- Independent doctor
Queens Clinic
Report from 14 May 2024 assessment
Contents
On this page
- Overview
- Assessing needs
- Delivering evidence-based care and treatment
- How staff, teams and services work together
- Supporting people to live healthier lives
- Monitoring and improving outcomes
- Consent to care and treatment
Effective
We found that the service was not providing effective care because: The provider did not have adequate discussions with patients about their care and treatment options so patients were not able to make informed choices or properly consent to treatment as a result. The provider did not follow national policies and guidelines for treatments or best-practice guidelines. There were no systems and processes to monitor outcomes and provide assurance that treatments were safe and effective.
This service scored 25 (out of 100) for this area. Find out what we look at when we assess this area and How we calculate these scores.
Assessing needs
The service was not able to demonstrate that all management options were being discussed with patients to best demonstrate that their needs were being met. We asked the provider why discussions regarding risk, consent, and treatment options were not sufficiently detailed in the clinical records to show that NICE guidelines were being followed. They reported they did not feel that recording this level of detail was required, which was not in line with General Medical Council (GMC) best practice guidelines.
There were no systems or processes in place to support people's needs being properly assessed prior to receiving treatment. We found people were not presented with all available treatment options and therefore were not able to make informed decisions about their care.
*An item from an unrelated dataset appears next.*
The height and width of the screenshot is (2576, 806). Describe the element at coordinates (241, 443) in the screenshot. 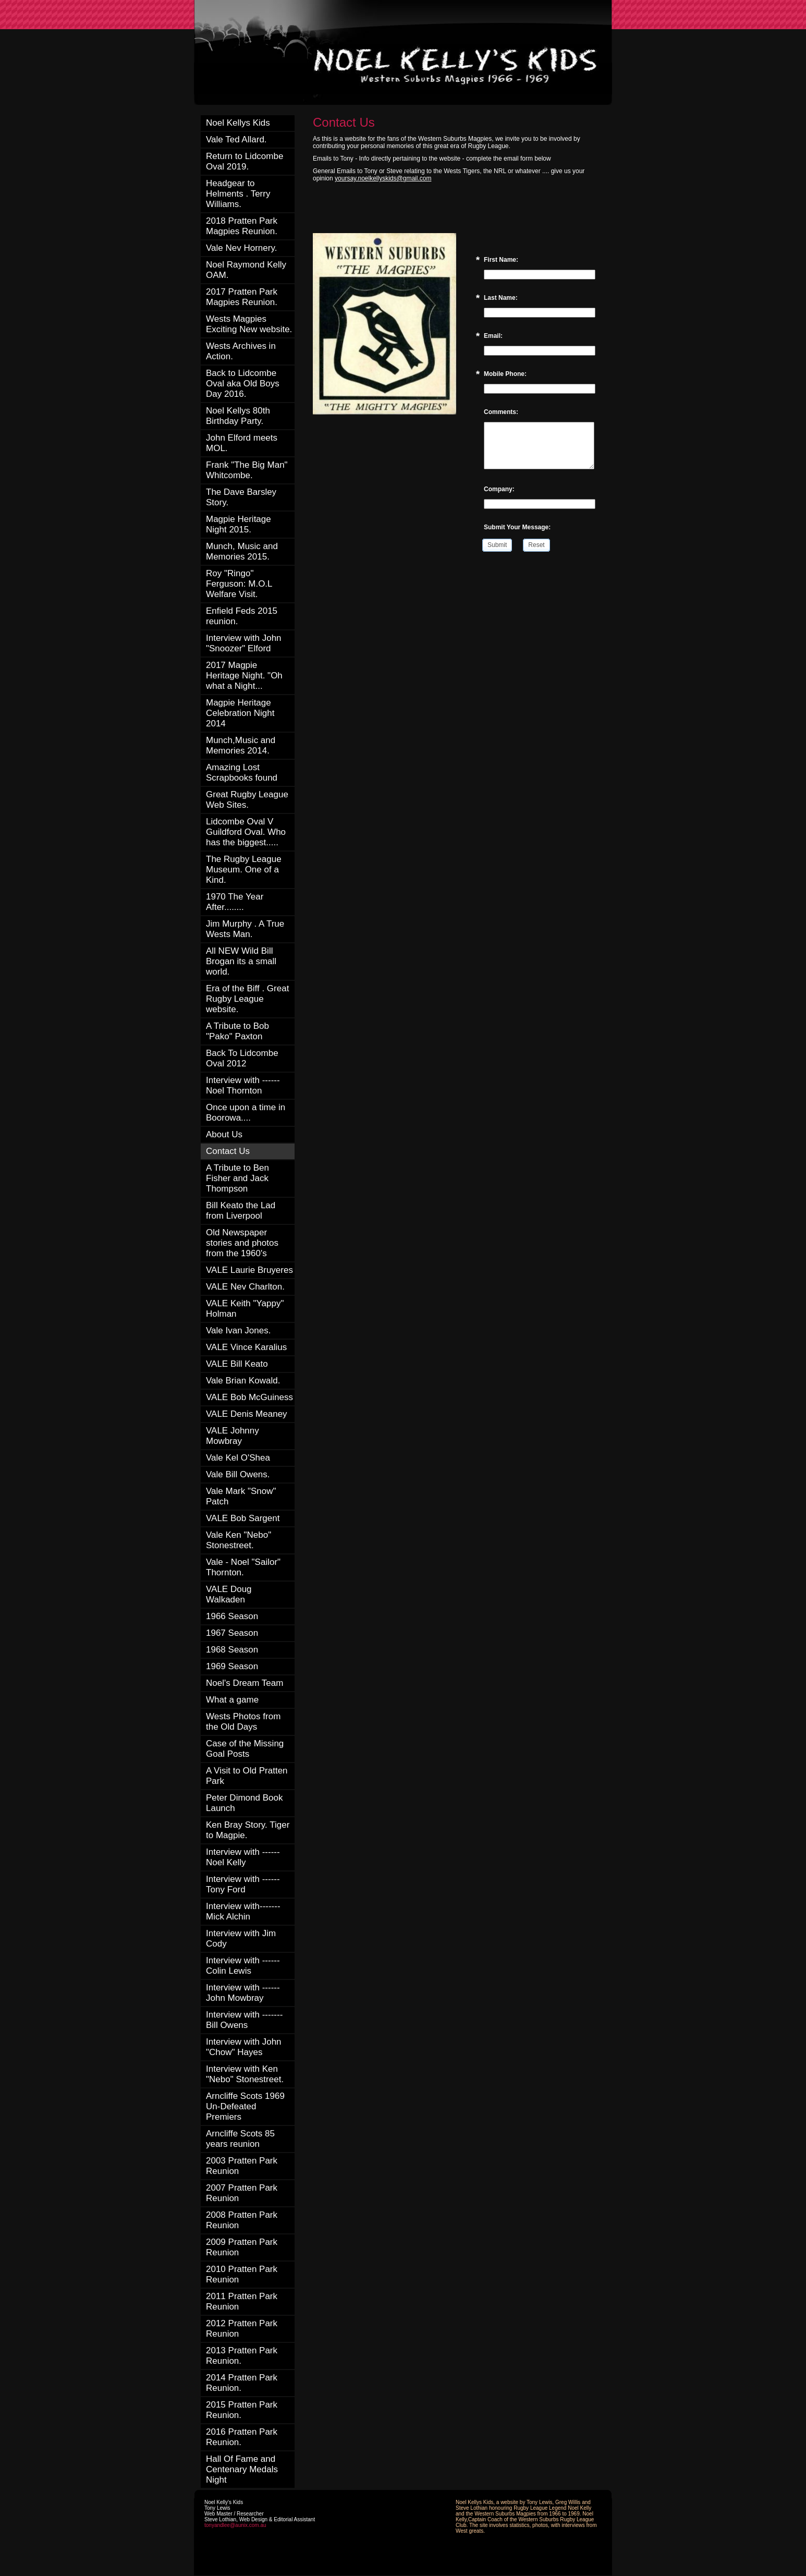

I see `John Elford meets MOL.` at that location.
Delivering evidence-based care and treatment
The provider told us they did not carry out procedures which were not in line with the National Institute for Health and Care Excellence (NICE) guidelines. They said procedures were only carried out if they were supported by NICE guidelines or the RCOG. This was contradictory to the provider website which advertised various procedures, for example vaginal laser treatment, which were not supported by evidence, NICE or the RCOG. The provider told us they had suspended this particular procedure and would review evidence every 3 months until it was deemed to be effective and safe. This was not reflective of the website information which was a concern because it was not clear that patients were given accurate and safe information about their care, or appropriately advised on the best evidence-based course of treatment.
People did not always receive care, treatment, and support that was evidence-based and in line with good practice standards. There were no systems in place to ensure that staff were up to date with national legislation, evidence-based practice and required standards. People were not always told about current practice that was relevant to their care.
How staff, teams and services work together
The provider reported that where patients consented for information to be shared, this would be forwarded to the patient’s GP. However, the service was not able to evidence how and where this was recorded on the electronic clinical database or in paper records. Initially, the provider said this was done via email but then said this was done by phone. However, there was no evidence to show any safe and effective referrals or handovers took place between Queen’s Clinic and external clinicians including NHS GPs.
CQC asked the provider if they had a protocol for sharing information with patients’ GPs. The provider stated there was a policy in place. However, there was no formalised process and no evidence of a policy in place.
Supporting people to live healthier lives
We did not look at Supporting people to live healthier lives during this assessment. The score for this quality statement is based on the previous rating for Effective.
Monitoring and improving outcomes
The provider said they carried out audits, but there was no evidence of this. The provider said safety audits were done externally as well as self-auditing however, no external auditor had been appointed and no internal audits had been carried out. We asked specifically if any surgical outcome audits had taken place, the provider said there had but there was no evidence of this.
The service did not have planned audits for specific conditions or outcomes. The clinical database could not be searched in relation to a safety alert, or to assist in outcome-based audits. No audits had taken place since the previous practice manager left in December 2023. Documentation audits seen during the inspection were carried out in June 2023. Audit data from June 2023 was poor quality and did not provide any meaningful overview of risk or potential improvement to quality of care. We asked for evidence of any plans to improve audit results, but the provider was unable to provide this.
Consent to care and treatment
The provider had no knowledge of principles of informed consent, and laws around proper consent for patients. Full details of discussions with patients including risks, benefits and treatment options were not included in clinical records. We asked the provider specifically why this was, and they said if risks were rare, patients would not be told. This was not in line with GMC best practice guidelines and resulted in patients being denied the right to informed consent about their treatment.
There were systems or processes in place to aid consent but they were not sufficiently developed to underpin informed consent. The provider had made minor updates to the consent forms since the previous inspection but did not sufficiently detail discussions of all risks and benefits of procedures in order to provide patients with the opportunity to make an informed choice about their care.